Tools & Equipment: New Fall Protection Standards

Significant developments have occurred recently within Occupational Safety and Health Administration (OSHA) and American National Standards Institute (ANSI) safety standards that will have a significant effect on fall protection requirements throughout the aviation industry.

OSHA has gone through some considerable changes as a result of the Obama administration. Some changes occurring right now or soon to occur are:

  • Increased focus on enforcement of OSHA law under the direction of OSHA’s new Assistant Secretary Dr. David Michaels.
  • Decreased funding for voluntary protection programs (VPP). As of right now, the Senate has proposed that all funding be cut completely for the popular OSHA program which allows businesses to work directly with OSHA to increase employee protection voluntarily, before any citations or fines take place.
  • The budget for OSHA will increase by 10 percent under Obama’s budget proposal.
  • OSHA is imposing higher dollar value fines and pursuing proposed criminal prosecutions for “willful” violations.
  • Money gained from the sum total of increasing the OSHA budget, raising the monetary value of fines, and directing money away from VPPs will be directed into hiring more field inspectors and increasing the number of OSHA inspections.
  • A new law, “Protecting America’s Workers Act,” has been proposed to expand coverage of OSHA to include airline and railroad employees.
  • OSHA is currently pursuing a major re-write of the 29 CFR Part 1910 for walking/working surfaces and fall protection systems.

New OSHA fall protection laws
OSHA has proposed many changes to the current law. The change of most importance to the aviation industry is the proposed wording change of the definition of “competent person.” Per OSHA law, all organizations that use fall protection must have a “competent person” who is responsible for the day-to-day use, training, inspection, monitoring, and enforcement of fall protection usage. The new proposed OSHA law reduces some of the enforcement requirements of the competent person.
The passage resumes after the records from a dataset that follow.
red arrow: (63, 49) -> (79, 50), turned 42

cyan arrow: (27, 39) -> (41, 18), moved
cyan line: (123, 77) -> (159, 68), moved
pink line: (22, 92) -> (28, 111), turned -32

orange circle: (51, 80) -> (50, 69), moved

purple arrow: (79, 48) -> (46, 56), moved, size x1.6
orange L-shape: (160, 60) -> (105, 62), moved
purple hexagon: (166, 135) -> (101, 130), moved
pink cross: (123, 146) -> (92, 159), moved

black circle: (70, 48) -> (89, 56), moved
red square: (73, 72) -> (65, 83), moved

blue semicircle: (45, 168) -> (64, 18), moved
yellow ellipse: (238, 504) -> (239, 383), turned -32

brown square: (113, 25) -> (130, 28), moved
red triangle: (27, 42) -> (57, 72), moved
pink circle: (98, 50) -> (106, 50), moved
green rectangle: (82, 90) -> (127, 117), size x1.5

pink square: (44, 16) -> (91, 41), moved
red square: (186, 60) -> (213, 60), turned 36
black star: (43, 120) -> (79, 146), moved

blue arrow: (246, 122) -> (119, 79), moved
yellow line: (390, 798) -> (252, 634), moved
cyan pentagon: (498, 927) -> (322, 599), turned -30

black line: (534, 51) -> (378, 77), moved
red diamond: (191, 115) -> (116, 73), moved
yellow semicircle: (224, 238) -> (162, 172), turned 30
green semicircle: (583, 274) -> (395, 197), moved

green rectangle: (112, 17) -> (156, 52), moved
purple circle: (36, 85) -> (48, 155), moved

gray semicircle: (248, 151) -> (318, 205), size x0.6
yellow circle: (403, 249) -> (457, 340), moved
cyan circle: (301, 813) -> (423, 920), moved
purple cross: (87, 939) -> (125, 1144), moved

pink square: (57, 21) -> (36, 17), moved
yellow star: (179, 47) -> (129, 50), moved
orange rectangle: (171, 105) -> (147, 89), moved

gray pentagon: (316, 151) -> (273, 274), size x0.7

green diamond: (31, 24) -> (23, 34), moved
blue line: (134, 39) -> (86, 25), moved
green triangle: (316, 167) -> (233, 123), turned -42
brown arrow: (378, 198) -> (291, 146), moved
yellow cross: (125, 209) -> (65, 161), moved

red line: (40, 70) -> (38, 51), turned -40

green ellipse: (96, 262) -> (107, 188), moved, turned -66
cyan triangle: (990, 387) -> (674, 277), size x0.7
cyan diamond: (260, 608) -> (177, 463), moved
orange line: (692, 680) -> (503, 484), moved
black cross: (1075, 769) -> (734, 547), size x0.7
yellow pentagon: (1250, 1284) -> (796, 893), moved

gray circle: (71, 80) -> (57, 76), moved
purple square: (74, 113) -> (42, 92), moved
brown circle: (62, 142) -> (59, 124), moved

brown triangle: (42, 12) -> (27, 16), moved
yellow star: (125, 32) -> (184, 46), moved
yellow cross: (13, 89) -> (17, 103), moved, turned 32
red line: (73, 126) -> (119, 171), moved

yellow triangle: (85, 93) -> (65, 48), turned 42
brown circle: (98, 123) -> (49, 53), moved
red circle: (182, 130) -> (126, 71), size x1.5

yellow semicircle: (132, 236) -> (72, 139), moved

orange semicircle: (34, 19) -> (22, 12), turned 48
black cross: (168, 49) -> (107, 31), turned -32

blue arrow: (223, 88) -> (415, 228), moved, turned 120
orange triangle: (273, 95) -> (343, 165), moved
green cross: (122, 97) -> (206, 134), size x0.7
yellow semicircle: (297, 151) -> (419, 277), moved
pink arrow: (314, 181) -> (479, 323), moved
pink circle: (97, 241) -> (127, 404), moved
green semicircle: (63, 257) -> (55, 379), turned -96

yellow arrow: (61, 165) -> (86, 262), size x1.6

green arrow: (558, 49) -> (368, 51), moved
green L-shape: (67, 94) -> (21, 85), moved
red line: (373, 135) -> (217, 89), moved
At first this seems counterintuitive because reducing enforcement at the competent person level may appear to lead to unsafe practices. The intent, however, is not to reduce safety but to shift responsibility, and legal liability, more directly onto management and business owners. The objective is to both shield the competent person, who generally tends to be a blue collar worker or supervisor, from negligence lawsuits, and focus responsibility of enforcement more directly onto upper management and business owners.

The new leadership in Washington and OSHA has made it perfectly clear that safety violations will become more punitive in the future with higher fines and stronger and swifter criminal prosecutions for “willful” violations via the “Protecting America’s Workers Act.”

ANSI safety standards
ANSI, on the other hand, has been hard at work developing new equipment and user standards that increase the safety of fall protection equipment and the safety of workers using fall protection.

Although ANSI is a voluntary standard and not federal law, OSHA can site ANSI as a “nationally recognized safety standard” and hence a requirement for providing working safety under OSHA’s “General Duty Clause” OSHA Section 5(a)(1).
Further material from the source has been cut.